We have shown that the QUIL representation allows us to specify the data sources for each parameter, the temporal aspects of the constraints, as well as the enabling conditions for the intention. Next we describe how QUIL can be used to model the multi-step nature of medical guidelines and the presence of valid alternative plans that can be used to satisfy a guideline's intentions.

Intention Structures and Revisions

The graphical structure in Figure 1 shows the collection of intentions that we have modeled from the recommendations for hypertension care as described in the JNC VI guideline. The intentions in the figure include the intentions present in the guideline fragments extracted in statements [A] and [B] above. Note that intentions vary from the most general intention of managing hypertension, to the more specific intention to use drug treatment when appropriate, to the most specific intention of prescribing a particular drug such as hydrochorothiazide (HCTZ) under the requisite enabling constraints. The purpose of creating such an intention structure is to integrate the many behavioral steps and expected patient states of a medical guideline into a set of pre-defined quality indicators that are logically and formally consistent with each other and to the guideline. We do this by organizing intentions into parent-child relations and defining how parents logically relate to their children.

Figure 1

QUIL Modeling Tool. The screenshot shows the intention structure for the JNC VI hypertension guideline represented by a directed acyclic graph (DAG). Each intention node is associated with a QUIL statement that can be parsed to produce a temporal database query. Each intention node is also given a logical matching operator (denoted by the shape of the node) and an importance weight used in the scoring algorithm (see below). Each node is related to its parent node by a revision operator (denoted by the labeled edge adjoining the nodes). The user can drag and drop the specific type of nodes and edges from the palette on the right to create the intention structure. The ontology of QUIL elements used to define the intentions nodes in the structure is partially visible in the left pane.

The intention structure of a guideline is thus modeled using a multiparent tree, a directed acyclic graph (DAG), of individual intention nodes. Each of these nodes is given an intention importance weight, and these weights are used in the scoring adherence to the guideline (described below). For a given patient case, each intention is evaluated as either satisfied or unsatisfied. The intention nodes can be related to each other based on the way that satisfying a node's children will affect satisfaction of the parent node's intention. This relation is defined by the logical matching operators assigned to the parent node. For example, the node “Reduce BP” in the center of the intention structure is shaped as inverted triangle. The palette to the right shows that this shape denotes an OR intention node. Thus the node will be satisfied if either of its two child intention nodes, drug treatment or lifestyle changes, is satisfied. Similarly, other classes of nodes are AND, ordered (sequential) AND, k-of-n subset, and ordered k-of-n subset.

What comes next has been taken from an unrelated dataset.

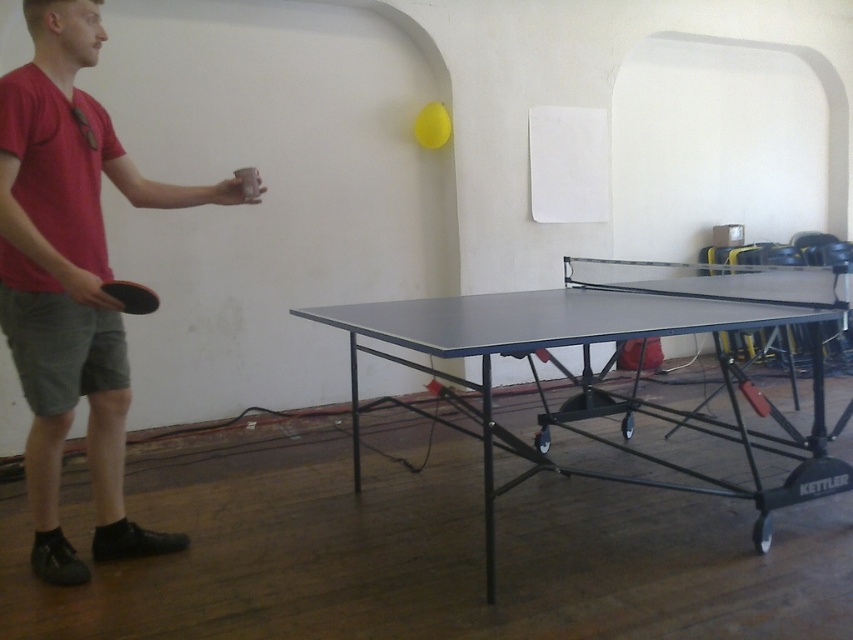 You are a table tennis player preparing to serve. You notice two paddles on the table. Which paddle is positioned higher on the table between the matte red ping pong paddle at left and the black rubber paddle at left?

The matte red ping pong paddle at left is positioned higher because it is above the black rubber paddle at left.

You are standing in the room and want to place a 6 feet long banner on the floor behind the matte black ping pong table at center. Will there be enough space between you and the table to lay it out fully?

The distance between you and the matte black ping pong table at center is 5.89 feet, which is less than the 6 feet required for the banner. Therefore, there isn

The nodes are connected by edges that represent intention node revisions of their parent intentions. An intention node revision is an operator on an intention that produces a new child intention. One class of node revision is the static specialization of the parent node. The specification of additional outcome, entry, audit, or plan constraints can be applied to the numerator (goal) or the denominator (enabling) parts of the intention. For example, the node “Reduce BP” inherits the entry constraints from the “Diagnose HTN” node and adds additional outcome goal constraints regarding levels of blood pressure through an outcome specification revision of its parents. Another class of node revisions is the dynamic plan revision. For example, the action specification from the “Drug Treatment” node to the ordered set of drug recommendation actions “HCTZ” and “Beta-Blocker” nodes results from the patient-specific application of the plan interpretation revision to extend the plan. Another revision is the plan substitution revision that replaces an action (b-Blocker therapy) with another action with the same effect (ACE-I therapy) if not contraindicated. We have developed a small ontology of static and dynamic revision classes, expanding upon previous work at Stanford.10 The new set of revision includes axioms for relaxing component clauses in constraints, allowing time shifts and interval scaling, and changing the sequence of plan components. This ontology can be used to generate additional allowed valid alternatives that the user of the MedCritic system may want to include in the intention structure. The use of these revision operators facilitates the definition of patient-specific quality measures that include multiple alternatives that have explicit and consistent relationships to the intentions of the guideline authors.

Scoring Guideline Adherence

Once the intentions of the guideline authors are modeled and annotated, the MedCritic system uses two interacting run-time algorithms to produce its quality assessment: the guideline adherence algorithm and the intention recognition algorithm. We limit the main discussion here to the adherence-scoring algorithm.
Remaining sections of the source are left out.